Convert between sparse and dense matrix representations.

to_dense(sparse) -> matrix
to_sparse(matrix) -> sparse
let dense = to_dense(mat)   # full matrix (caution: memory!)
let sp = to_sparse(matrix([[1, 0, 0], [0, 0, 2], [0, 3, 0]]))
println(nnz(sp))   # 3

Edge case: to_dense on a large scRNA-seq matrix (30k x 10k) allocates ~2.4 GB. Use sparse operations when possible.

nnz

Count of non-zero entries in the sparse matrix.

nnz(sparse) -> int
let mat = sparse_matrix([[0, 0, 5.0], [1, 2, 3.0]], 10, 10)
nnz(mat)   # 2

# Sparsity ratio
let sparsity = 1.0 - float(nnz(mat)) / float(10 * 10)
println("Sparsity:", round(sparsity * 100, 1), "%")   # Sparsity: 98.0%

sparse_get

Get a single value from a sparse matrix by row and column index.

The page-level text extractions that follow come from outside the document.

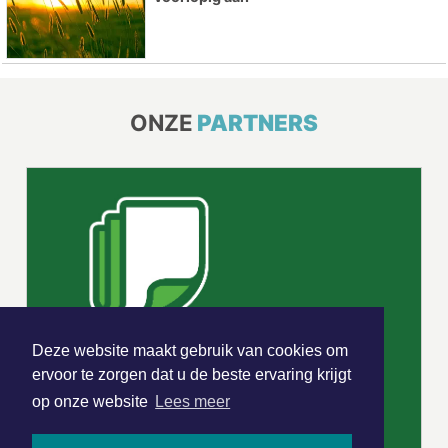
ONZE
PARTNERS
Deze website maakt gebruik van cookies om
ervoor te zorgen dat u de beste ervaring krijgt
op onze website
Lees meer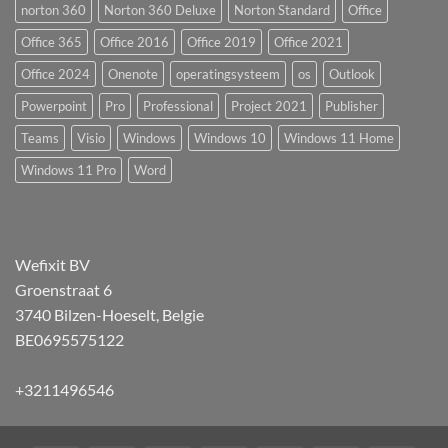
norton 360
Norton 360 Deluxe
Norton Standard
Office
Office 365
Office 2016
Office 2019
Office 2021
Office 2024
Onenote
operatingsysteem
os
Outlook
Powerpoint
Pro
Professional
Project 2021
Publisher
Teams
Visio
Windows
Windows 10
Windows 11 Home
Windows 11 Pro
Word
Wefixit BV
Groenstraat 6
3740 Bilzen-Hoeselt, Belgie
BE0695575122
+3211496546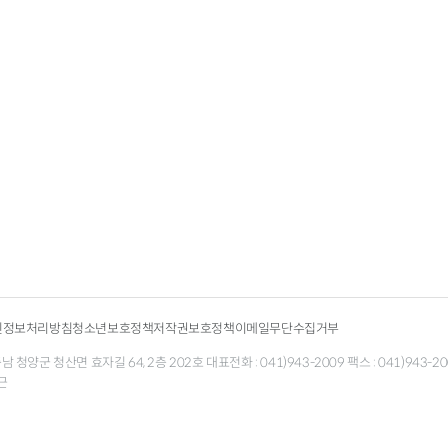
인정보처리방침
청소년보호정책
저작권보호정책
이메일무단수집거부
청양군 청산면 효자길 64, 2층 202호 대표전화 : 041)943-2009 팩스 : 041)943-200
근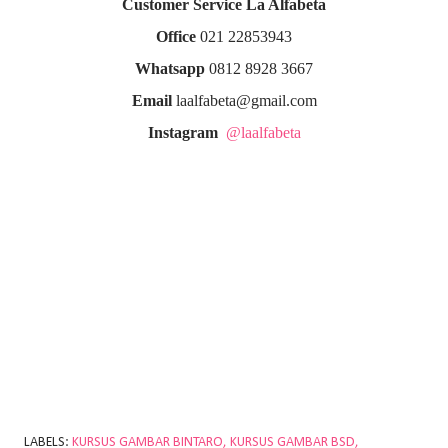
Customer Service La Alfabeta
Office
021 22853943
Whatsapp
0812 8928 3667
Email
laalfabeta@gmail.com
Instagram
@laalfabeta
LABELS:
KURSUS GAMBAR BINTARO
KURSUS GAMBAR BSD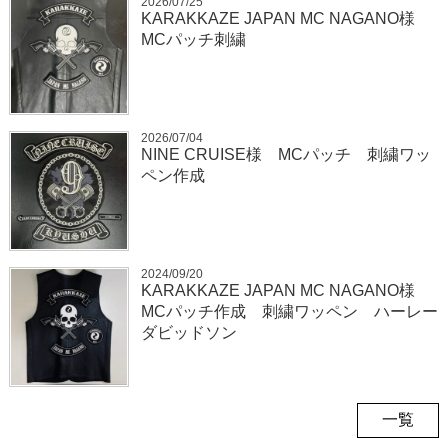
2026/07/25
KARAKKAZE JAPAN MC NAGANO様
MCパッチ刺繍
2026/07/04
NINE CRUISE様 MCパッチ 刺繍ワッ
ペン作成
2024/09/20
KARAKKAZE JAPAN MC NAGANO様
MCパッチ作成 刺繍ワッペン ハーレー
ダビッドソン
一覧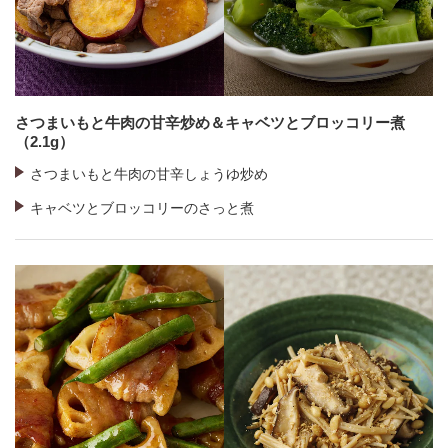
さつまいもと牛肉の甘辛炒め＆キャベツとブロッコリー煮
（2.1g）
さつまいもと牛肉の甘辛しょうゆ炒め
キャベツとブロッコリーのさっと煮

sparse_get(sparse, row, col) -> float
let mat = sparse_matrix([[0, 0, 5.0], [1, 2, 3.0]], 10, 10)
sparse_get(mat, 0, 0)   # 5.0
sparse_get(mat, 0, 1)   # 0.0  (not stored = zero)

normalize_sparse

Normalize columns (cells) to sum to a target value (default: 10,000 for CPM-like normalization).

normalize_sparse(mat, target?) -> sparse
let raw_counts = sparse_matrix(entries, 30000, 10000)
let normalized = normalize_sparse(raw_counts, 10000)   # library-size normalization

sparse_row_sums / sparse_col_sums

Compute row or column sums of a sparse matrix efficiently.

sparse_row_sums(sparse) -> list
sparse_col_sums(sparse) -> list
let mat = sparse_matrix([[0, 0, 5.0], [0, 1, 3.0], [1, 0, 2.0]], 3, 3)
sparse_row_sums(mat)   # [8.0, 2.0, 0.0]
sparse_col_sums(mat)   # [7.0, 3.0, 0.0]